This is a story that goes to show that history can offer far more extraordinary tales than something like Game of Thrones can provide. It is also a story about the end of an era, a dying world. It is the story of Hans Thomas Von Absberg. THREAD 1/
At the dawn of the 16th century, the old world of feudal dominion and martial force was beginning to slip away across Europe.

The world of knights ruling their own small fiefdoms in the service of greater lirds, of warlords, essentially, was ebbing. /2
Instead, Free Imperial Cities, Electors & Prince Bishops vied for imperial influence, both militarily and at the court of the Holy Roman Emperor.

Between the cities, banking families like the Fuggers made the connections that would build a world we recognize. /2
That's not to say that there weren't still many minor nobles that still existed, squeezed by the great free imperial cities and electors rubbing up against one another.

Such a noble was Hans Thomas Von Absberg, a knight of a venerable Franconian family, born in 1477. /3
Von Absberg was born at the end of an age of knights feuding with one another over territory - situated in the lands between Swabia & Bavaria, he was raised pursuing any number of squabbles with other knights in the Franconian hills.

His was a warrior lifestyle. /3
Not for Von Absberg going into the church, or starting a bank. No making himself obsequious in front of the nouveau riché.

For Von Absberg, this meant life as a 'robber baron' to maintain his lifestyle - kidnapping & abducting nobles & important figures, ransoming them. /4
From around 1511, Von Absberg began preying on travellers between cities like Nuremberg, Augsburg and Würzburg.

Once he captured a victim of importance, he would sever a hand with a kind of blade called a dussack to send to their family as proof that he held them. /5
I never said Von Absberg was a good guy. /6
In 1520, Von Absberg managed to score a particularly valuable set of hostages - a banker and an advisor to the Emperor.

Knowing the huge ransom he could get for them, he conspired with a number of local knights to move them between castles, like Burg Hohenstein here. /7
At this point, the Holy Roman Emperor, Charles V asked the Swabian League - a collection of southern German cities - to begin to pursue Von Absberg and any knight who collaborated with him. /8
Prior to launching their expedition, the Swabian League drew up a list of 23 castles to be targeted by their troops.

Each was given the chance to surrender and swear an oath of loyalty.

They would otherwise be destroyed. /9
A woodcutter named Hans Wandereisen accompanied the expedition to catch Von Absberg.

He was there to create images to send a message.

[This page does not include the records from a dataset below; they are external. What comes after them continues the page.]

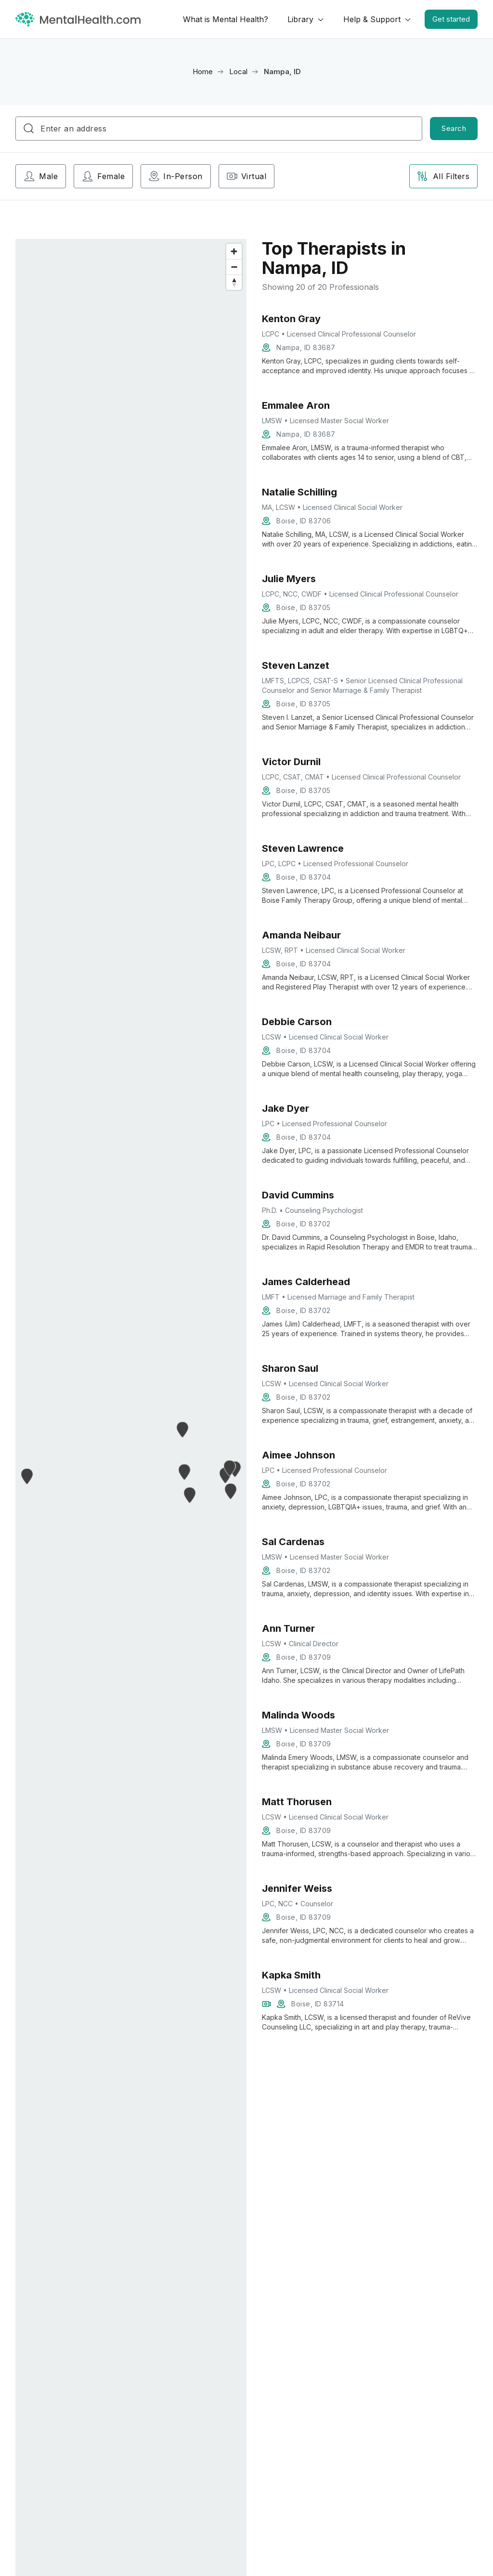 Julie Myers (289, 579)
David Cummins (298, 1195)
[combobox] (219, 128)
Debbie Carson (297, 1022)
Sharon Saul (290, 1368)
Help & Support (372, 19)
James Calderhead (306, 1282)
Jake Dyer (285, 1108)
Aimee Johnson (298, 1455)
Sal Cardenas (293, 1542)
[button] (27, 1476)
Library (300, 19)
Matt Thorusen (297, 1802)
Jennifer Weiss (297, 1888)
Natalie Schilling (299, 492)
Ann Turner (288, 1628)
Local (238, 71)
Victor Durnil (291, 762)
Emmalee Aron (296, 405)
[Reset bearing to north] (234, 282)
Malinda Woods (298, 1715)
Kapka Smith (291, 1975)
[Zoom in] (234, 251)
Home (203, 71)
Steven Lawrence (303, 848)
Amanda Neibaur (301, 935)
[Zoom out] (234, 266)
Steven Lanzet (295, 665)
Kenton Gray (291, 319)
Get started (451, 19)
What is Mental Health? (225, 19) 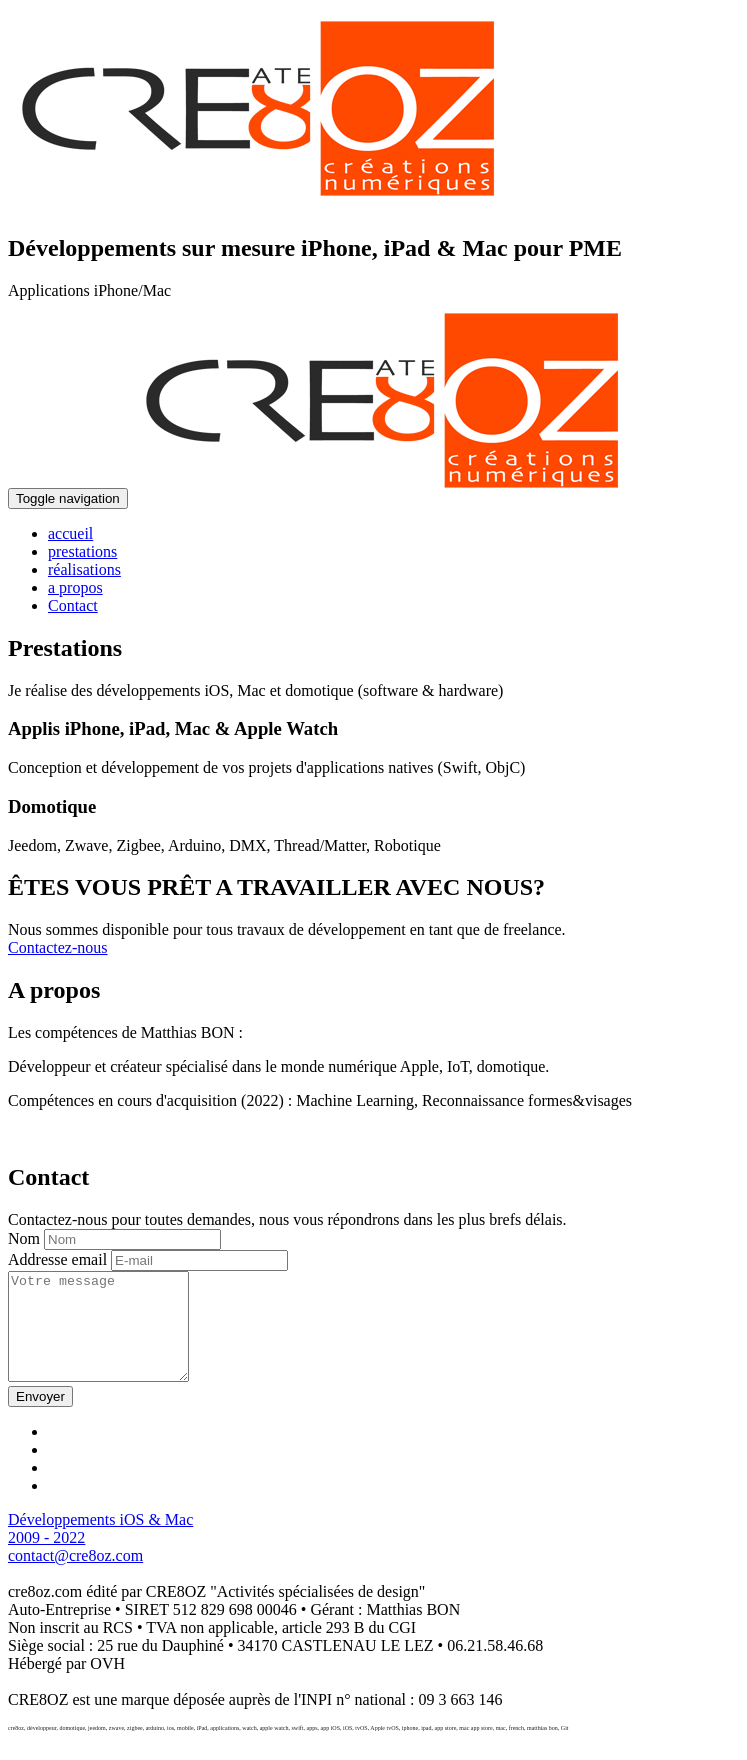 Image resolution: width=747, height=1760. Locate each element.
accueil (70, 533)
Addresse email (57, 1259)
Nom (24, 1238)
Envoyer (40, 1417)
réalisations (84, 569)
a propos (75, 587)
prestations (82, 551)
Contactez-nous (58, 947)
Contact (73, 605)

He was there when they burned Von Absberg's ancestral home to the ground on July 21, 1523. /10
A number of other castles, owned by friends and family members of Von Absberg, was destroyed.

Some were tortured for information about where Von Absberg & his prisoners were. None relented. /11
They never captured Von Absberg. They never even got close. Whenever they did, he'd dip across into the forests of Bohemia, where he had friends.

Oh, sure, the hostages managed to escape, but he took plenty more. The region was a dangerous place to travel for another decade. /12
It wasn't the Swabian League, or an imperial ally that did Von Absberg in. If you believe the stories, it was an ally, possibly disgruntled by the harsh punishment his family had received by the Swabian League.

The stories say he was found dead in a field on 3rd July, 1531. /13
After Von Absberg, there weren't many more robber barons. Their time had now come to an end.

If there was any danger, it came from the common folk. Their anger would lead to the Peasant's War in 1525. /14
Over the centuries, Von Absberg became more a legend than the very real danger that he was in life.

In the 19th century he was the subject of plays and short stories - a symbol of rugged Franconian individuality. /15
Today Von Absberg is almost forgotten, but the stories about him and the expedition to capture him are still told in the small towns below the castles he & his henchmen used to meet in. /16
I think the old rogue deserves more, as the last of his kind. One day I may write a fictionalised account of his war against the new world rolling unceasingly towards him. /17
There's precious little about Von Absberg in English, but if you have any questions, just ask and I'll see if I can give you a hand. See what I did there? Heh. /FIN.